C’était la panne hivernale. J’étais face à mes peurs , le vide profond-sans-fond de mon cœur. Mes désillusions, mes échecs, mon manque d’inspiration. Prise en moi-même dans un désert  glacé. J’étais paralysée.

Mais qu’est ce que changer? Sinon oublier. Décoloniser mon film intérieur plein de ces schémas sociétaux et parentaux. Les effacer. Tous! Maintenant! Et accepter le vide. La page enneigée. Ne pas bouger, ne plus prétendre, être en observation.

Qui suis-je au fond? Quelles sont mes aspirations? Qu’est ce qui me nourrit? Qu’est ce qui me remplit?

Tâtonner, avancer tout doucement, prudemment sur la pointe des pieds afin de ne pas perdre le son feutré et régulier qui me guide. Boum. Boum. Boum. Seul mon cœur m’indique le chemin. L’entendez-vous? Je commence à peine à le distinguer dans le vacarme incessant du monde qui ne tourne plus très rond.

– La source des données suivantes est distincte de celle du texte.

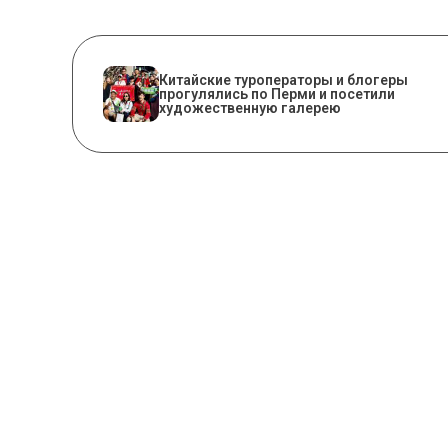
Китайские туроператоры и блогеры
прогулялись по Перми и посетили
художественную галерею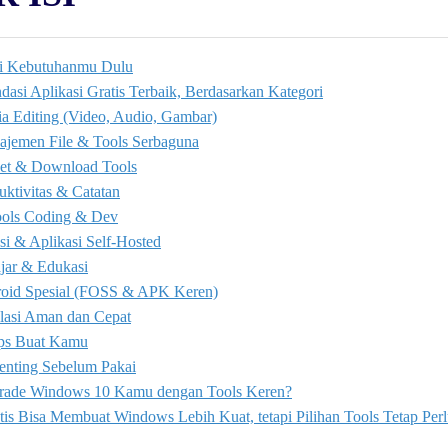
ri Kebutuhanmu Dulu
si Aplikasi Gratis Terbaik, Berdasarkan Kategori
ia Editing (Video, Audio, Gambar)
ajemen File & Tools Serbaguna
rnet & Download Tools
uktivitas & Catatan
ools Coding & Dev
asi & Aplikasi Self-Hosted
jar & Edukasi
oid Spesial (FOSS & APK Keren)
alasi Aman dan Cepat
ps Buat Kamu
Penting Sebelum Pakai
rade Windows 10 Kamu dengan Tools Keren?
tis Bisa Membuat Windows Lebih Kuat, tetapi Pilihan Tools Tetap Per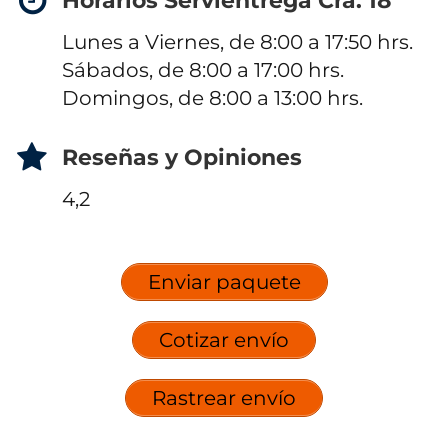
Horarios Servientrega Cra. 18
Lunes a Viernes, de 8:00 a 17:50 hrs.
Sábados, de 8:00 a 17:00 hrs.
Domingos, de 8:00 a 13:00 hrs.
Reseñas y Opiniones
4,2
Enviar paquete
Cotizar envío
Rastrear envío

Me remplir d’humilité. Me sentir toute petite en vérité. Une lueur, des amitiés qui réchauffent le cœur. Rencontres qui offrent un autre regard. Une envie qui naît. Une envie de donner, de me rendre utile, de servir pour mieux me remplir du chant incessant que maintenant j’entends. Boum. Boum. Boum.

Ca prendra du temps de réapprendre à faire des choix autrement. Mais j’ai promis à la petite fille de toujours écouter son avis car on ne triche pas avec la vie. Plus envie de prendre des raccourcis. Me laisser enfin marcher sur mon chemin. Pourvu que l’aventure soit humaine! Pourvu que l’aventure soit belle! Pourvu que l’aventure soit constructive!

La neige a fondu et le printemps est venu. Boum. Boum. Boum.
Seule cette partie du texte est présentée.